> _EXERCISE DETAILS_
Reproduce the records below exactly as they appear, omitting any pictures they contain.

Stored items
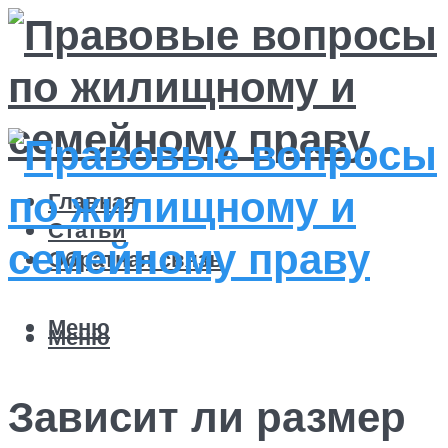
Главная
Статьи
Обратная связь
Меню
Меню
Зависит ли размер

> _ANSWER TO THE EXERCISE_
Главная
Статьи
Обратная связь
Меню
Меню
Зависит ли размер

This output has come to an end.